We drop from our data the target and the "`education-num`" column which duplicates the information with "`education`" columns.

In [4]:
data = adult_census.drop(columns=[target_name, "education-num"])
data.head()

Unnamed: 0,age,workclass,fnlwgt,education,marital-status,occupation,relationship,race,sex,capital-gain,capital-loss,hours-per-week,native-country
0,25,Private,226802,11th,Never-married,Machine-op-inspct,Own-child,Black,Male,0,0,40,United-States
1,38,Private,89814,HS-grad,Married-civ-spouse,Farming-fishing,Husband,White,Male,0,0,50,United-States
2,28,Local-gov,336951,Assoc-acdm,Married-civ-spouse,Protective-serv,Husband,White,Male,0,0,40,United-States
3,44,Private,160323,Some-college,Married-civ-spouse,Machine-op-inspct,Husband,Black,Male,7688,0,40,United-States
4,18,?,103497,Some-college,Never-married,?,Own-child,White,Female,0,0,30,United-States


Once the dataset is loaded, we split it into a training and testing sets.

In [5]:
from sklearn.model_selection import train_test_split

X_train, X_test, y_train, y_test = train_test_split(
    data, target, random_state=42)

## Predictive Pipeline

In [6]:
from sklearn.compose import ColumnTransformer
from sklearn.preprocessing import OrdinalEncoder, StandardScaler
from sklearn.compose import make_column_selector as selector

categorical_column = selector(dtype_include='object')(data)
numerical_column = selector(dtype_include='number')(data)
categorical_preprocessor = OrdinalEncoder(handle_unknown='use_encoded_value', 
                                          unknown_value=-1)
numerical_preprocessor = StandardScaler()
preprocessor = ColumnTransformer([
                                  ('standard-scaler', 
                                   numerical_preprocessor, 
                                   numerical_column),
                                  ('cat-prep', categorical_preprocessor, categorical_column)
], remainder='passthrough', sparse_threshold=0)

In [7]:
from sklearn.ensemble import HistGradientBoostingClassifier
from sklearn.pipeline import Pipeline

model = Pipeline([
                  ('preprocessor', preprocessor),
                  ('classifier', HistGradientBoostingClassifier(
                      random_state=42,
                      max_leaf_nodes=4)
                  )
])

Tuning using a randomized-search
With the GridSearchCV estimator, the parameters need to be specified explicitly.
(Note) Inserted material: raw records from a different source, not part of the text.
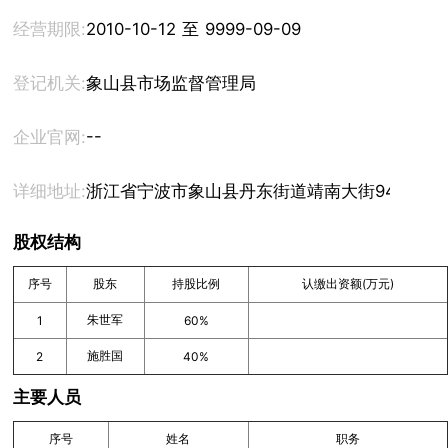
经营期限:
2010-10-12 至 9999-09-09
登记机关:
象山县市场监督管理局
--
企业官网:
详细地址:
浙江省宁波市象山县丹东街道靖南大街946号（
股权结构
序号
股东
持股比例
认缴出资额(万元)
朱世军
1
60%
施胜国
2
40%
主要人员
序号
姓名
职务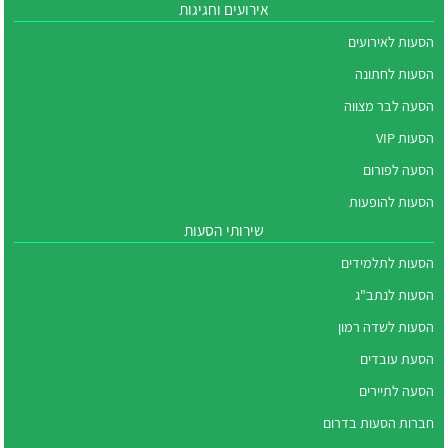
אירועים וחגיגות
הסעות לאירועים
הסעות לחתונה
הסעה לבר מצווה
הסעות VIP
הסעה לפורום
הסעות להופעות
שירותי הסעות
הסעות לתלמידים
הסעות לנתב"ג
הסעות לשדה רמון
הסעת עובדים
הסעה לתיירים
חברות הסעות בדרום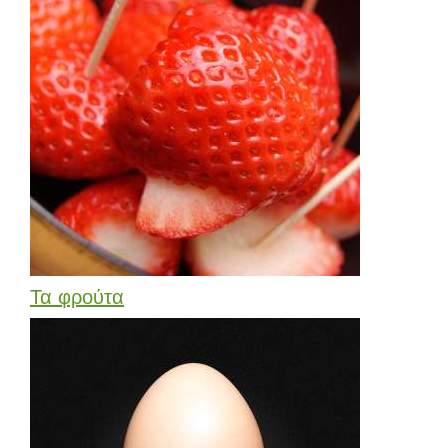
Τα φρούτα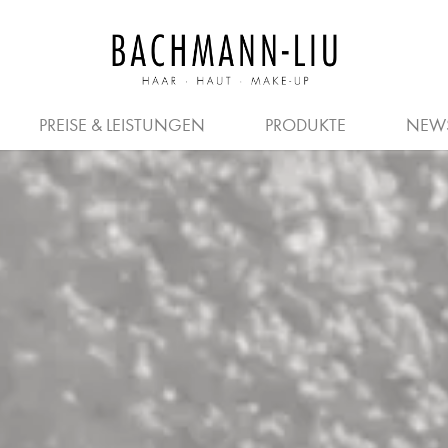
JOBS FÜR FRISEURE
PREISE
SALON
HERREN
KOSMETIKER
FRISEURE
GUTSCHEIN
QUER- & 
PREISE & LEISTUNGEN
PRODUKTE
NEW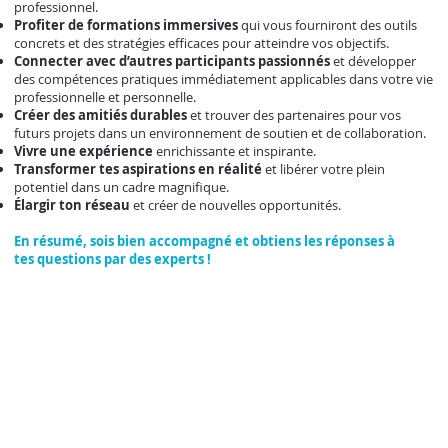
professionnel.
Profiter de formations immersives
qui vous fourniront des outils
concrets et des stratégies efficaces pour atteindre vos objectifs.
Connecter avec d’autres participants passionnés
et développer
des compétences pratiques immédiatement applicables dans votre vie
professionnelle et personnelle.
Créer des amitiés durables
et trouver des partenaires pour vos
futurs projets dans un environnement de soutien et de collaboration.
Vivre une expérience
enrichissante et inspirante.
Transformer tes aspirations en réalité
et libérer votre plein
potentiel dans un cadre magnifique.
Élargir ton réseau
et créer de nouvelles opportunités.
En résumé, sois
bien accompagné et obtiens l
es réponses à
tes
questions par des experts !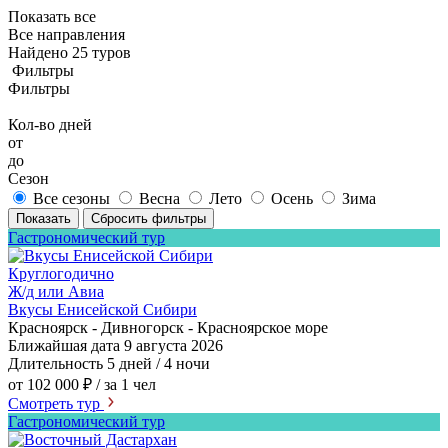
Показать все
Все направления
Найдено 25 туров
Фильтры
Фильтры
Кол-во дней
от
до
Сезон
Все сезоны
Весна
Лето
Осень
Зима
Показать
Сбросить фильтры
Гастрономический тур
Круглогодично
Ж/д или Авиа
Вкусы Енисейской Сибири
Красноярск - Дивногорск - Красноярское море
Ближайшая дата
9 августа 2026
Длительность
5 дней / 4 ночи
от 102 000 ₽
/ за 1 чел
Смотреть тур
Гастрономический тур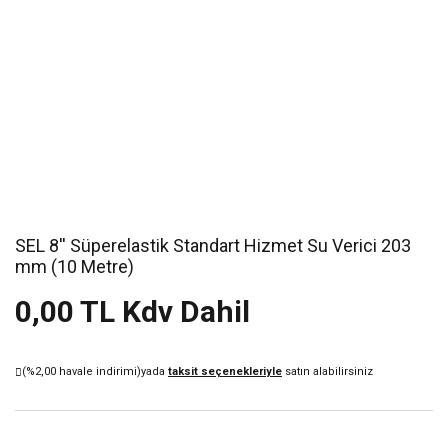
SEL 8'' Süperelastik Standart Hizmet Su Verici 203
mm (10 Metre)
0,00 TL Kdv Dahil
(%2,00 havale indirimi)
yada
taksit seçenekleriyle
satın alabilirsiniz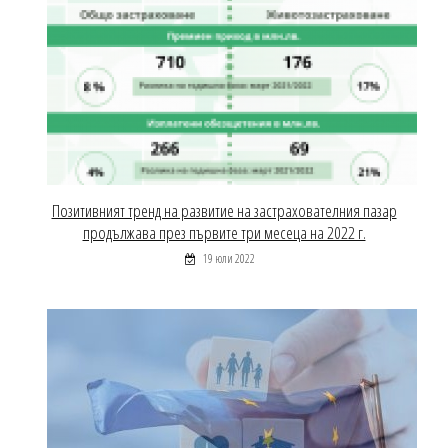
Позитивният тренд на развитие на застрахователния пазар
продължава през първите три месеца на 2022 г.
19 юли 2022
We already mentioned that exploring a large number of values for different parameters will be quickly untractable.

Instead, we can randomly generate the parameter candidates. Indeed, such approach avoids the regularity of the grid. Hence, adding more evaluations can increase the resolution in each direction. This is the case in the frequent situation where the choice of some hyperparameters is not very important.